## TASK GOAL
Every line of the listing should be transcribed exactly, with nothing left out.
:: SOURCE RECORDS ::
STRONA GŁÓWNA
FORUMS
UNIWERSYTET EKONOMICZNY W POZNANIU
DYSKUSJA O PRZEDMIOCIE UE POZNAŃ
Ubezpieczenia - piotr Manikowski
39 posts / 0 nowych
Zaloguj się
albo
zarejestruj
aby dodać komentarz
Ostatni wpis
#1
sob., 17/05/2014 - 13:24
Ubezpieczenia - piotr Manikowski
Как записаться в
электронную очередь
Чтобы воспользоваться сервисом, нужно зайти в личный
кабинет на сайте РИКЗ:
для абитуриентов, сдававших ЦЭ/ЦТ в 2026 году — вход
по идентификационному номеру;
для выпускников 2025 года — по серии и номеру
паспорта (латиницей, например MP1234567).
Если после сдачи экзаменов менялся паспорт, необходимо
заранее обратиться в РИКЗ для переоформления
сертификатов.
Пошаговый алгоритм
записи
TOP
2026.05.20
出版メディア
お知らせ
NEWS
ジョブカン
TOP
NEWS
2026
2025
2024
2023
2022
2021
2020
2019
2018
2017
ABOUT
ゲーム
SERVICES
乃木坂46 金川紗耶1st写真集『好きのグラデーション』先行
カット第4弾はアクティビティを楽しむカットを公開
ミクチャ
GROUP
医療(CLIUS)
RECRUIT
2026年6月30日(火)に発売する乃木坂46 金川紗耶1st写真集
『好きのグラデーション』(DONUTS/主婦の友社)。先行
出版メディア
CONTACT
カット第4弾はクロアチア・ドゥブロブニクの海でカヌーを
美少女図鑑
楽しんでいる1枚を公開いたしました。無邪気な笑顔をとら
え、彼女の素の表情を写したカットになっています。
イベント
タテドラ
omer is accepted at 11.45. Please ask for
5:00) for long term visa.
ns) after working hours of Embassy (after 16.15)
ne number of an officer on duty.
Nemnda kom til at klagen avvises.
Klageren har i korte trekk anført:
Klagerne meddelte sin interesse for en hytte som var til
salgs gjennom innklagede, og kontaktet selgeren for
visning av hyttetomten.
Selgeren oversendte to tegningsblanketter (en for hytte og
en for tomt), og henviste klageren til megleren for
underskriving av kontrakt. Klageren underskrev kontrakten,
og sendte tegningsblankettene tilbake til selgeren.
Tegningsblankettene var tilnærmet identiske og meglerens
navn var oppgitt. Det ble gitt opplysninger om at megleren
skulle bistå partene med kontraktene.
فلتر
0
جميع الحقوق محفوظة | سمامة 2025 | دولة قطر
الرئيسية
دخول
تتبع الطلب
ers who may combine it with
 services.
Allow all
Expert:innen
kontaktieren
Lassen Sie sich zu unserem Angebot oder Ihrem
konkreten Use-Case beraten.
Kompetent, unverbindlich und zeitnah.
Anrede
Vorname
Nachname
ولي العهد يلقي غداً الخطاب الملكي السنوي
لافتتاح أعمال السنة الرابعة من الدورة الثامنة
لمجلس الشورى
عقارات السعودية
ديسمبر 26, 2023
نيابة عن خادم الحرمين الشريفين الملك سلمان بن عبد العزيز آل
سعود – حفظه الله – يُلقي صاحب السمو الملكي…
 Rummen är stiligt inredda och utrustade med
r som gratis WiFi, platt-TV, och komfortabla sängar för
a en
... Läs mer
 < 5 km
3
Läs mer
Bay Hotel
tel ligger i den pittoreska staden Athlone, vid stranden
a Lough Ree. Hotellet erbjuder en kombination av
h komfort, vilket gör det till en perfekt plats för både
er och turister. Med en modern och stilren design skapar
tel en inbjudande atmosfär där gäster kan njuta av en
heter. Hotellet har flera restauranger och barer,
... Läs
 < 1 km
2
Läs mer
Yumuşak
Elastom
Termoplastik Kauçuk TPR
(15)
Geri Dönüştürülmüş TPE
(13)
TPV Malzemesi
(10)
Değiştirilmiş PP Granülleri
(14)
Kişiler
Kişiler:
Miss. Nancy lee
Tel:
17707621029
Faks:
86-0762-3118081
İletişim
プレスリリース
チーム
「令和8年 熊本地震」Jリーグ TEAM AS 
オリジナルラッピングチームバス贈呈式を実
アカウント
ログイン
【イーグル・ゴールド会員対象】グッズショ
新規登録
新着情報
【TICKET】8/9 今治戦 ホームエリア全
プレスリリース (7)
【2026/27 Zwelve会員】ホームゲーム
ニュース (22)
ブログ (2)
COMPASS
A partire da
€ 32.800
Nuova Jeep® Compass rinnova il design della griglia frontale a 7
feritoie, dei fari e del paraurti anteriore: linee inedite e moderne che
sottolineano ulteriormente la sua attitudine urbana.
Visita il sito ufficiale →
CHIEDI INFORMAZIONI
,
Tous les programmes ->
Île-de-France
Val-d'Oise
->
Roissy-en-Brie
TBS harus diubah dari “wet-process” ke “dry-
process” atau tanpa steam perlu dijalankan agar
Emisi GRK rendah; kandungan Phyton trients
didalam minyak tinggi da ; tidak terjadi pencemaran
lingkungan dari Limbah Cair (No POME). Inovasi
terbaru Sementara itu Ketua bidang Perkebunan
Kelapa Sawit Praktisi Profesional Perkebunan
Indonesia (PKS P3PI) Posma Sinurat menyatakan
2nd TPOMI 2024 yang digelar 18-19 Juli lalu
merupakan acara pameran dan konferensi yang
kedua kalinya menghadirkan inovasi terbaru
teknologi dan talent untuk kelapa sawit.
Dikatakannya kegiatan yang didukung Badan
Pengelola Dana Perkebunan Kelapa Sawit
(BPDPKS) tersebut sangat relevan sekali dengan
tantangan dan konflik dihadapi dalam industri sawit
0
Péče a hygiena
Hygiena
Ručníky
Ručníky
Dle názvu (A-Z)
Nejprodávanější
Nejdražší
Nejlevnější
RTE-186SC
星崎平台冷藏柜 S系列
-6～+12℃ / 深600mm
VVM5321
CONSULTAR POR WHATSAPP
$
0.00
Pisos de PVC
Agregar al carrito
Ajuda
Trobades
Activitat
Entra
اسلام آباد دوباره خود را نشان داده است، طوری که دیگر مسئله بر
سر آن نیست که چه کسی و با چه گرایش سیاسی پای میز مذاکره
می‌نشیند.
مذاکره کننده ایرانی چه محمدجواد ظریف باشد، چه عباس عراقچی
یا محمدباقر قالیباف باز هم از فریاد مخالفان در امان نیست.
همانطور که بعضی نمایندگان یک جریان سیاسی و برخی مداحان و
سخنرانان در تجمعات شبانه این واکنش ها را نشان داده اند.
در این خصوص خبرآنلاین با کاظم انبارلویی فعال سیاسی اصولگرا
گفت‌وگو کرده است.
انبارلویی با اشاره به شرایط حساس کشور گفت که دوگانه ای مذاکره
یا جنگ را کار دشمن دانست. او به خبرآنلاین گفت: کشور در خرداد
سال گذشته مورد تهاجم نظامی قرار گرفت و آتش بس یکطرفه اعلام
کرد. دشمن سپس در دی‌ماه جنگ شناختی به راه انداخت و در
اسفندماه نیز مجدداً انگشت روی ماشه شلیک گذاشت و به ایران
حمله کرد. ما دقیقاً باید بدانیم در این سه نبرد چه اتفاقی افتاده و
:::
## WRITTEN ANSWER
STRONA GŁÓWNA
FORUMS
UNIWERSYTET EKONOMICZNY W POZNANIU
DYSKUSJA O PRZEDMIOCIE UE POZNAŃ
Ubezpieczenia - piotr Manikowski
39 posts / 0 nowych
Zaloguj się
albo
zarejestruj
aby dodać komentarz
Ostatni wpis
#1
sob., 17/05/2014 - 13:24
Ubezpieczenia - piotr Manikowski
Как записаться в
электронную очередь
Чтобы воспользоваться сервисом, нужно зайти в личный
кабинет на сайте РИКЗ:
для абитуриентов, сдававших ЦЭ/ЦТ в 2026 году — вход
по идентификационному номеру;
для выпускников 2025 года — по серии и номеру
паспорта (латиницей, например MP1234567).
Если после сдачи экзаменов менялся паспорт, необходимо
заранее обратиться в РИКЗ для переоформления
сертификатов.
Пошаговый алгоритм
записи
TOP
2026.05.20
出版メディア
お知らせ
NEWS
ジョブカン
TOP
NEWS
2026
2025
2024
2023
2022
2021
2020
2019
2018
2017
ABOUT
ゲーム
SERVICES
乃木坂46 金川紗耶1st写真集『好きのグラデーション』先行
カット第4弾はアクティビティを楽しむカットを公開
ミクチャ
GROUP
医療(CLIUS)
RECRUIT
2026年6月30日(火)に発売する乃木坂46 金川紗耶1st写真集
『好きのグラデーション』(DONUTS/主婦の友社)。先行
出版メディア
CONTACT
カット第4弾はクロアチア・ドゥブロブニクの海でカヌーを
美少女図鑑
楽しんでいる1枚を公開いたしました。無邪気な笑顔をとら
え、彼女の素の表情を写したカットになっています。
イベント
タテドラ
omer is accepted at 11.45. Please ask for
5:00) for long term visa.
ns) after working hours of Embassy (after 16.15)
ne number of an officer on duty.
Nemnda kom til at klagen avvises.
Klageren har i korte trekk anført:
Klagerne meddelte sin interesse for en hytte som var til
salgs gjennom innklagede, og kontaktet selgeren for
visning av hyttetomten.
Selgeren oversendte to tegningsblanketter (en for hytte og
en for tomt), og henviste klageren til megleren for
underskriving av kontrakt. Klageren underskrev kontrakten,
og sendte tegningsblankettene tilbake til selgeren.
Tegningsblankettene var tilnærmet identiske og meglerens
navn var oppgitt. Det ble gitt opplysninger om at megleren
skulle bistå partene med kontraktene.
فلتر
0
جميع الحقوق محفوظة | سمامة 2025 | دولة قطر
الرئيسية
دخول
تتبع الطلب
ers who may combine it with
 services.
Allow all
Expert:innen
kontaktieren
Lassen Sie sich zu unserem Angebot oder Ihrem
konkreten Use-Case beraten.
Kompetent, unverbindlich und zeitnah.
Anrede
Vorname
Nachname
ولي العهد يلقي غداً الخطاب الملكي السنوي
لافتتاح أعمال السنة الرابعة من الدورة الثامنة
لمجلس الشورى
عقارات السعودية
ديسمبر 26, 2023
نيابة عن خادم الحرمين الشريفين الملك سلمان بن عبد العزيز آل
سعود – حفظه الله – يُلقي صاحب السمو الملكي…
 Rummen är stiligt inredda och utrustade med
r som gratis WiFi, platt-TV, och komfortabla sängar för
a en
... Läs mer
 < 5 km
3
Läs mer
Bay Hotel
tel ligger i den pittoreska staden Athlone, vid stranden
a Lough Ree. Hotellet erbjuder en kombination av
h komfort, vilket gör det till en perfekt plats för både
er och turister. Med en modern och stilren design skapar
tel en inbjudande atmosfär där gäster kan njuta av en
heter. Hotellet har flera restauranger och barer,
... Läs
 < 1 km
2
Läs mer
Yumuşak
Elastom
Termoplastik Kauçuk TPR
(15)
Geri Dönüştürülmüş TPE
(13)
TPV Malzemesi
(10)
Değiştirilmiş PP Granülleri
(14)
Kişiler
Kişiler:
Miss. Nancy lee
Tel:
17707621029
Faks:
86-0762-3118081
İletişim
プレスリリース
チーム
「令和8年 熊本地震」Jリーグ TEAM AS 
オリジナルラッピングチームバス贈呈式を実
アカウント
ログイン
【イーグル・ゴールド会員対象】グッズショ
新規登録
新着情報
【TICKET】8/9 今治戦 ホームエリア全
プレスリリース (7)
【2026/27 Zwelve会員】ホームゲーム
ニュース (22)
ブログ (2)
COMPASS
A partire da
€ 32.800
Nuova Jeep® Compass rinnova il design della griglia frontale a 7
feritoie, dei fari e del paraurti anteriore: linee inedite e moderne che
sottolineano ulteriormente la sua attitudine urbana.
Visita il sito ufficiale →
CHIEDI INFORMAZIONI
,
Tous les programmes ->
Île-de-France
Val-d'Oise
->
Roissy-en-Brie
TBS harus diubah dari “wet-process” ke “dry-
process” atau tanpa steam perlu dijalankan agar
Emisi GRK rendah; kandungan Phyton trients
didalam minyak tinggi da ; tidak terjadi pencemaran
lingkungan dari Limbah Cair (No POME). Inovasi
terbaru Sementara itu Ketua bidang Perkebunan
Kelapa Sawit Praktisi Profesional Perkebunan
Indonesia (PKS P3PI) Posma Sinurat menyatakan
2nd TPOMI 2024 yang digelar 18-19 Juli lalu
merupakan acara pameran dan konferensi yang
kedua kalinya menghadirkan inovasi terbaru
teknologi dan talent untuk kelapa sawit.
Dikatakannya kegiatan yang didukung Badan
Pengelola Dana Perkebunan Kelapa Sawit
(BPDPKS) tersebut sangat relevan sekali dengan
tantangan dan konflik dihadapi dalam industri sawit
0
Péče a hygiena
Hygiena
Ručníky
Ručníky
Dle názvu (A-Z)
Nejprodávanější
Nejdražší
Nejlevnější
RTE-186SC
星崎平台冷藏柜 S系列
-6～+12℃ / 深600mm
VVM5321
CONSULTAR POR WHATSAPP
$
0.00
Pisos de PVC
Agregar al carrito
Ajuda
Trobades
Activitat
Entra
اسلام آباد دوباره خود را نشان داده است، طوری که دیگر مسئله بر
سر آن نیست که چه کسی و با چه گرایش سیاسی پای میز مذاکره
می‌نشیند.
مذاکره کننده ایرانی چه محمدجواد ظریف باشد، چه عباس عراقچی
یا محمدباقر قالیباف باز هم از فریاد مخالفان در امان نیست.
همانطور که بعضی نمایندگان یک جریان سیاسی و برخی مداحان و
سخنرانان در تجمعات شبانه این واکنش ها را نشان داده اند.
در این خصوص خبرآنلاین با کاظم انبارلویی فعال سیاسی اصولگرا
گفت‌وگو کرده است.
انبارلویی با اشاره به شرایط حساس کشور گفت که دوگانه ای مذاکره
یا جنگ را کار دشمن دانست. او به خبرآنلاین گفت: کشور در خرداد
سال گذشته مورد تهاجم نظامی قرار گرفت و آتش بس یکطرفه اعلام
کرد. دشمن سپس در دی‌ماه جنگ شناختی به راه انداخت و در
اسفندماه نیز مجدداً انگشت روی ماشه شلیک گذاشت و به ایران
حمله کرد. ما دقیقاً باید بدانیم در این سه نبرد چه اتفاقی افتاده و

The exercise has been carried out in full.